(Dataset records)
************
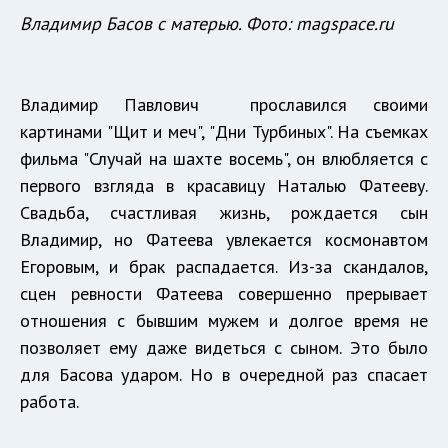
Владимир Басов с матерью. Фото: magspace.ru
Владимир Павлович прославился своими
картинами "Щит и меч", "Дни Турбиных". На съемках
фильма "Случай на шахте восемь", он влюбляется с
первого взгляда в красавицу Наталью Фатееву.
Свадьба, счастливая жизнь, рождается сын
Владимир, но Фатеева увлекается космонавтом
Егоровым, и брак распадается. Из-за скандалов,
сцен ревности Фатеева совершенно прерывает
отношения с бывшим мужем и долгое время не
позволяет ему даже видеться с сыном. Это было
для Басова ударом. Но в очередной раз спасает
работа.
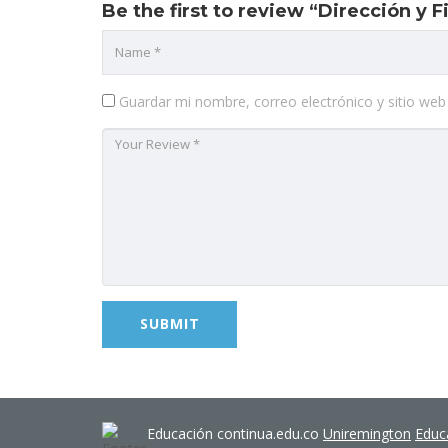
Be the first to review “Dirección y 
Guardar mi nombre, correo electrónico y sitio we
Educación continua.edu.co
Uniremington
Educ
************
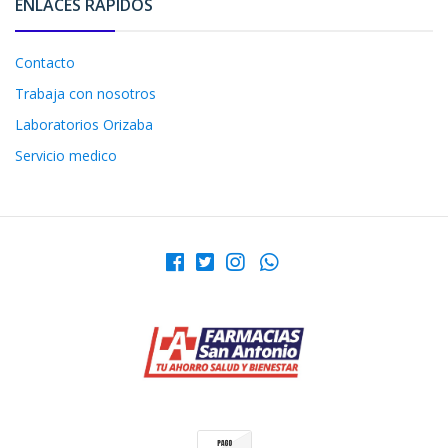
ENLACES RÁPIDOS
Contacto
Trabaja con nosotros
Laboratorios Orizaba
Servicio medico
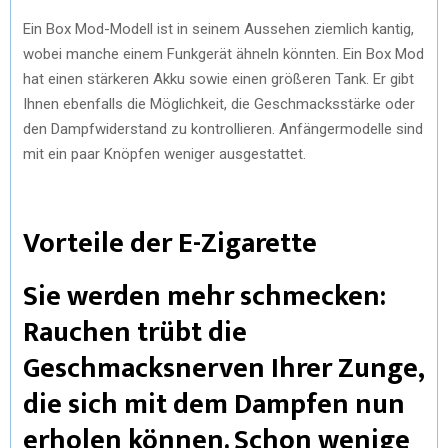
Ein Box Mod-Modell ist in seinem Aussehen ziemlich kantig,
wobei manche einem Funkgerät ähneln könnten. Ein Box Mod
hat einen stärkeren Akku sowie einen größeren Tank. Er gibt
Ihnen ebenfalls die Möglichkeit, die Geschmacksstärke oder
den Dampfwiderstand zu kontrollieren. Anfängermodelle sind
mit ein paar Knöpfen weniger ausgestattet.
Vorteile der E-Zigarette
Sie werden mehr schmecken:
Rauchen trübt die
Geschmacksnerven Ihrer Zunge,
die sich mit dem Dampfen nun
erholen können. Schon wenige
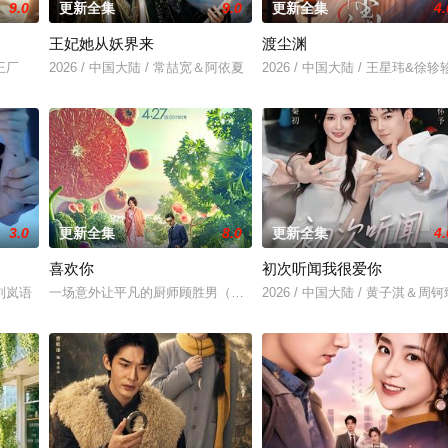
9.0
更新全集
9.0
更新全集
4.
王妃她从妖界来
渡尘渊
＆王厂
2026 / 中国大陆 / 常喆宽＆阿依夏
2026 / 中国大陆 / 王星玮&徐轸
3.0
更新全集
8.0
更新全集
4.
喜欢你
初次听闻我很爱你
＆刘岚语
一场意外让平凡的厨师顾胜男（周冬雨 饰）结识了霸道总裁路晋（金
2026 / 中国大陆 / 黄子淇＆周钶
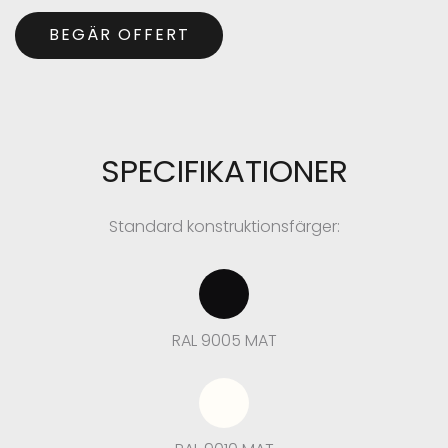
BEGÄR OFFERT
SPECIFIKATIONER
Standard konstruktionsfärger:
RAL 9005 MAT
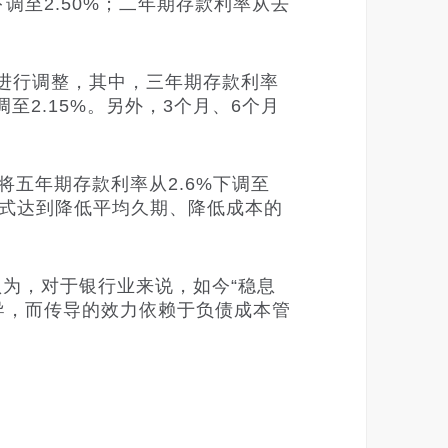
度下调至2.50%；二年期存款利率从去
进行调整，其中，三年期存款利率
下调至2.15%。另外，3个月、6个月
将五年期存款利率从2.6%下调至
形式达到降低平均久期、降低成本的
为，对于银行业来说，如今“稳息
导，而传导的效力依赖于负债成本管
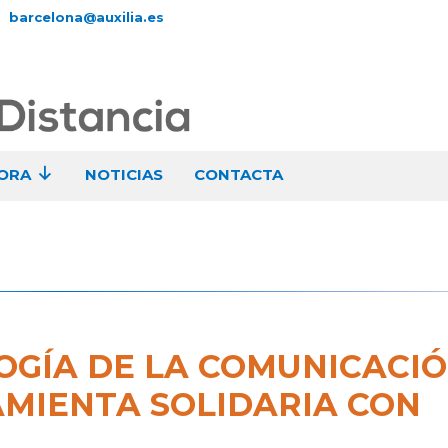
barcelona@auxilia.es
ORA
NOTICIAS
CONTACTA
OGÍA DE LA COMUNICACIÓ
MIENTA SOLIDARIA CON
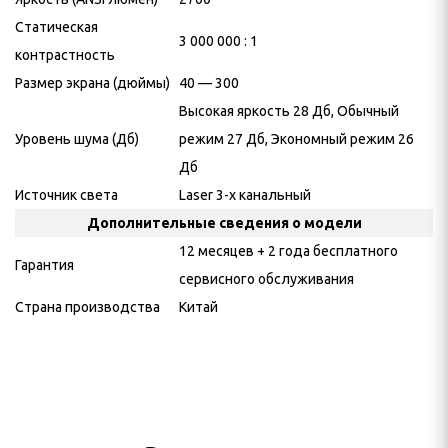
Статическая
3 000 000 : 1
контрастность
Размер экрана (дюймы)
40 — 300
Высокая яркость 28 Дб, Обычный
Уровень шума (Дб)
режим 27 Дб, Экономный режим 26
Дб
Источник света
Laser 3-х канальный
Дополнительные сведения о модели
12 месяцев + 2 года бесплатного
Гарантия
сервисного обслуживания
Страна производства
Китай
************
__Goal of the exercise__
Every line above that holds the word "Владимир" needs to be copied.

__Task response__
Владимир Басов с матерью. Фото: magspace.ru
Владимир Павлович прославился своими
Владимир, но Фатеева увлекается космонавтом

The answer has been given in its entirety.